Was Moretum the Precursor to Pesto?

Rome's Colosseum

Short answer
Yes, it is inconceivable that pesto isn't a modern version of the Roman sauce, moretum.

Long answer
There's no question that the recipe we know today as pesto Genovese was perfected in Genoa around the mid 1800s. However, the similarities of the sauce in terms of ingredients, preparation method and geographical location means we can be certain that moretum (and to a slightly lesser extent, agliata) was the inspiration for pesto. Let's look under the bonnet of each sauce.

Location: Ancient Rome
First mentioned: 1st century AD
Name: Based on "aglio", meaning garlic
Ingredients: Garlic, olive oil, breadcrumbs, vinegar and salt.

Location: Ancient Rome
First mentioned: 1st century AD
Name: Based on the "mortar" in which it is made
Ingredients: Herbs, oil, cheese, vinegar, salt and nuts.

Location: Genoa, Italy
First mentioned: 1863
Name: Based on "pestare" meaning to pound in a mortar
Ingredients: Basil, oil, cheese, garlic, salt and pine nuts.

Despite the lack of nuts or herbs, Agliata shares a passing similarity to pesto. It's excessively liberal use of raw garlic (the Roman's loved garlic) means it would probably be too overpowering for today's palates.

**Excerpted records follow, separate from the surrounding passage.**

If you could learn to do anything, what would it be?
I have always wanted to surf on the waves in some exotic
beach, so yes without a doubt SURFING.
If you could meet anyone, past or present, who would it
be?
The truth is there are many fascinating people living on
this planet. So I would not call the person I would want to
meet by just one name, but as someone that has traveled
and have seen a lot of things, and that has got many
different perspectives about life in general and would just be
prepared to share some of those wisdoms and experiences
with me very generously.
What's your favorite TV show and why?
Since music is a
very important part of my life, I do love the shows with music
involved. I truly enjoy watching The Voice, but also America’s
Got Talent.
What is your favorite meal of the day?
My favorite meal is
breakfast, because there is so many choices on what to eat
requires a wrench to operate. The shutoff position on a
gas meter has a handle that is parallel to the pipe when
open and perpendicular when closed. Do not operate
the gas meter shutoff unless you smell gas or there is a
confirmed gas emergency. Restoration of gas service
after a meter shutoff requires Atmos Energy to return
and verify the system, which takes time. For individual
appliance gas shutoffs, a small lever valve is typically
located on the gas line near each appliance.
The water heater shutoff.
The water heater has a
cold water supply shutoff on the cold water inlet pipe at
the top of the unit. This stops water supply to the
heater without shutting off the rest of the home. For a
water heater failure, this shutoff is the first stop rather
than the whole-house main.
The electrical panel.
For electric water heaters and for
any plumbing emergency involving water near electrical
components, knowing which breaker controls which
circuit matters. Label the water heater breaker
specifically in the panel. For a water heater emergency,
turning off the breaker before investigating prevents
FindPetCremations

Moretum on the other hand, is remarkably like modern day pesto. This is a sauce that the Romans were eating in the area we know today as Italy almost 2000 years before the word pesto first appeared in print.

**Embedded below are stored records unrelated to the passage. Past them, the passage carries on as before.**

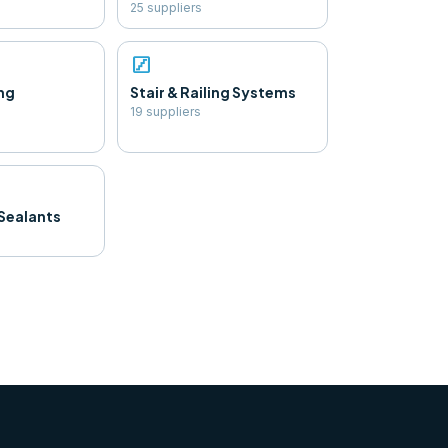
25
supplier
s
stairs
ng
Stair & Railing Systems
19
supplier
s
Sealants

Some say that Virgil, the most celebrated of the Roman poets, was the first to mention moretum in a poem of the same name. Some historians aren't convinced that it can be credited to him, but we like to think it was.

The fact that there is such a similar precursor to pesto takes nothing away from the Genovese. They introduced their world-class basil and transformed it into the sauce we all know and love today.